===== Supplied records =====

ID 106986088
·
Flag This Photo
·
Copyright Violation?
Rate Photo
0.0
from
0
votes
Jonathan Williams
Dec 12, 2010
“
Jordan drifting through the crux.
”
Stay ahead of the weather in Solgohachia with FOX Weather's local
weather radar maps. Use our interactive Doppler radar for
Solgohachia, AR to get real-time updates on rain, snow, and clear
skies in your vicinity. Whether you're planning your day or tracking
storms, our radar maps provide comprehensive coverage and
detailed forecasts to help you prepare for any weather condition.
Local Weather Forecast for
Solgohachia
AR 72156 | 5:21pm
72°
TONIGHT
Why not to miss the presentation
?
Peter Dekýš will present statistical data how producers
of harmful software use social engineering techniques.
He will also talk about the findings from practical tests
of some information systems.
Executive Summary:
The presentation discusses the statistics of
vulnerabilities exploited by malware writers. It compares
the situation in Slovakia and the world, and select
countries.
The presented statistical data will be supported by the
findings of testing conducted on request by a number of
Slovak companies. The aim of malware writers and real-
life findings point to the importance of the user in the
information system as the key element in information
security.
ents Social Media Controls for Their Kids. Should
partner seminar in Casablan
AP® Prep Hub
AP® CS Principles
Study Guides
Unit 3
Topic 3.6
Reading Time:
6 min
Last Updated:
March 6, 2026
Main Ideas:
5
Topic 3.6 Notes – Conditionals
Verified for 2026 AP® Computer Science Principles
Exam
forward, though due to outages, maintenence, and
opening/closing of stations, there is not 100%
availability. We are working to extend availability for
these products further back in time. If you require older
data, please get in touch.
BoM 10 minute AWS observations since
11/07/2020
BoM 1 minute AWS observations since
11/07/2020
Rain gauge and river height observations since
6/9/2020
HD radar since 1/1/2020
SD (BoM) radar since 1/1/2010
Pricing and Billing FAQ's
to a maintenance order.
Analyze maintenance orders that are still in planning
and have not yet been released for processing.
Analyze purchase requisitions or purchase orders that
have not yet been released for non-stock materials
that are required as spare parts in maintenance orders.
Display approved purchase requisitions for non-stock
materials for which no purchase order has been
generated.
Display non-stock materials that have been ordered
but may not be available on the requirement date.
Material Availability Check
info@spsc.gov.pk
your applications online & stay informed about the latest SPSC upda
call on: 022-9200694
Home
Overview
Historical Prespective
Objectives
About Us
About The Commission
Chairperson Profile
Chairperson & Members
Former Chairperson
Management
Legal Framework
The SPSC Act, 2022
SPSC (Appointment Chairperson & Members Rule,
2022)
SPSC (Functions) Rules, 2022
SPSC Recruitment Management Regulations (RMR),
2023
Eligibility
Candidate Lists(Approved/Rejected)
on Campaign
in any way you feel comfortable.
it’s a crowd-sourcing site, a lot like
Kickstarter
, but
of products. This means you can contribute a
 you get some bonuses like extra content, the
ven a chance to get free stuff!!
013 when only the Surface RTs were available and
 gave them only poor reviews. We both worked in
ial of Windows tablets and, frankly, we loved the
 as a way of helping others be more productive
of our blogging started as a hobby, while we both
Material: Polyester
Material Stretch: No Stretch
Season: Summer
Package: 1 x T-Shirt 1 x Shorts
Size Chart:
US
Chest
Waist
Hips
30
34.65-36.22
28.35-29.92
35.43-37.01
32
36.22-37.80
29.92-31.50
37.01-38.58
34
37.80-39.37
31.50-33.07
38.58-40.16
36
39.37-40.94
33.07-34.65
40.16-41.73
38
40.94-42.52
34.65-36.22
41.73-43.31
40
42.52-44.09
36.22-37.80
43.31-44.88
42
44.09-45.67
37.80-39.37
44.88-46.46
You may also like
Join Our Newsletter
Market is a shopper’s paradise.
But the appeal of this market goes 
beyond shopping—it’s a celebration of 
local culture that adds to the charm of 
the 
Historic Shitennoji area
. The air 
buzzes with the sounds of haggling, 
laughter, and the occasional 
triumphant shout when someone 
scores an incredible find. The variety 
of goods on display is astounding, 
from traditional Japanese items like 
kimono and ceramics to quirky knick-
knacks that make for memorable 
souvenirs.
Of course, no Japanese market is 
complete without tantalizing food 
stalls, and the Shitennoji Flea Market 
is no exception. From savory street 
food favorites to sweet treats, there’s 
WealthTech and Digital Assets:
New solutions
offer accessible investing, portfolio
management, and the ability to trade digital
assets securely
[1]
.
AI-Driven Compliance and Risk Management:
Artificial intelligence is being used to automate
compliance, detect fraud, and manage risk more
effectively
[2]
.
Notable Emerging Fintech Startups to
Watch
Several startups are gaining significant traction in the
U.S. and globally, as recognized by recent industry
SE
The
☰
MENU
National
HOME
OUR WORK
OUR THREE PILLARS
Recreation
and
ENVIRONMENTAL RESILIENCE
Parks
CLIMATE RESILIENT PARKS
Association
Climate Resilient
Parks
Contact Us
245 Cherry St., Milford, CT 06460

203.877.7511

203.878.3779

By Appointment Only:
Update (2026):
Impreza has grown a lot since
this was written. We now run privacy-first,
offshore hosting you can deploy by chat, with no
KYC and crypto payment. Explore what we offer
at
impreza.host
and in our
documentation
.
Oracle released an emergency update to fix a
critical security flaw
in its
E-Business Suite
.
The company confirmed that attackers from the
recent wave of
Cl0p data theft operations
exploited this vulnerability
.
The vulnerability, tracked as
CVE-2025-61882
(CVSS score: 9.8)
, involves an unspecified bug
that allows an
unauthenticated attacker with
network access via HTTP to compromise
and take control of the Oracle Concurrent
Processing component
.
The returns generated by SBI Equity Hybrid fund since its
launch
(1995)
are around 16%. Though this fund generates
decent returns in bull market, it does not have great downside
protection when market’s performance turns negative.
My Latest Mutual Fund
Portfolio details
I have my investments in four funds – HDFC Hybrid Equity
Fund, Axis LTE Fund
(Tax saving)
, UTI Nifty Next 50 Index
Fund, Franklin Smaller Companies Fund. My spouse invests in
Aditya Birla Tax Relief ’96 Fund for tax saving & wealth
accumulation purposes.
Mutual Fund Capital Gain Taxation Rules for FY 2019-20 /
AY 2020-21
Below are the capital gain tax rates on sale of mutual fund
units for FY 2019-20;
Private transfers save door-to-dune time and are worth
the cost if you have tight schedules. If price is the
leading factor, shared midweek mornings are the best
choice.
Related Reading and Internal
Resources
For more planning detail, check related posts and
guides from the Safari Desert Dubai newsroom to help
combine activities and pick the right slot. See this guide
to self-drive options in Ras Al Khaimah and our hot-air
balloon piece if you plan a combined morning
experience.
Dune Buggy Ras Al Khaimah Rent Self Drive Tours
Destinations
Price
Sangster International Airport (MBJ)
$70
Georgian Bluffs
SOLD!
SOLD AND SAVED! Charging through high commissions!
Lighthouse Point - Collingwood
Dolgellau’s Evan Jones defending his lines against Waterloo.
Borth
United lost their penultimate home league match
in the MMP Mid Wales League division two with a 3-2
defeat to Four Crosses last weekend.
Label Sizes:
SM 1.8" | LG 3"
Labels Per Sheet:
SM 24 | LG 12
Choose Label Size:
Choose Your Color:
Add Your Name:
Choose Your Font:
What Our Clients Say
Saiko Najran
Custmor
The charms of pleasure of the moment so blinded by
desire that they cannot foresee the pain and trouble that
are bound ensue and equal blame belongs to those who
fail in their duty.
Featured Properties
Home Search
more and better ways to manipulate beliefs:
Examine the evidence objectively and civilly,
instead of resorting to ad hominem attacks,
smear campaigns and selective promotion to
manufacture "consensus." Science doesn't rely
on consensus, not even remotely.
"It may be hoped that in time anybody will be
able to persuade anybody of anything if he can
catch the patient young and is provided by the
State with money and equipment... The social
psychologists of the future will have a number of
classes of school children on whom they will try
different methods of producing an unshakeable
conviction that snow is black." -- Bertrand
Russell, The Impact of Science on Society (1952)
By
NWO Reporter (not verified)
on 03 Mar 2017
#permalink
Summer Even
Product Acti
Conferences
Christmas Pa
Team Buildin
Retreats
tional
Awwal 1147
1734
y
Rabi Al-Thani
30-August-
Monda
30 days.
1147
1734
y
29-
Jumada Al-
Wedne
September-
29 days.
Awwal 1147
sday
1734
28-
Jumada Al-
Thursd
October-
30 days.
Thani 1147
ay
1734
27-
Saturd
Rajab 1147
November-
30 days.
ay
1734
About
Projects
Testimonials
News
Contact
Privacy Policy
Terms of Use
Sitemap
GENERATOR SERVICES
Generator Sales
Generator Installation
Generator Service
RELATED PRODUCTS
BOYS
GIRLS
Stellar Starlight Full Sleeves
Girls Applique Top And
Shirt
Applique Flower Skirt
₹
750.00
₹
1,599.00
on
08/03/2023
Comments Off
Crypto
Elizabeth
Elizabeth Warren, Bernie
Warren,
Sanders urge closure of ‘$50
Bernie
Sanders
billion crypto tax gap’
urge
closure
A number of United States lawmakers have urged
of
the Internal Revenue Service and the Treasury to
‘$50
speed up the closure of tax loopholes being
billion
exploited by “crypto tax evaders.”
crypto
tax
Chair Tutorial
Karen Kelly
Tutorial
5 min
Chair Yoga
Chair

=====

*Task directions*
Go through the records line by line, and copy each line that holds the string "when".

*Exercise output*
013 when only the Surface RTs were available and
triumphant shout when someone 
protection when market’s performance turns negative.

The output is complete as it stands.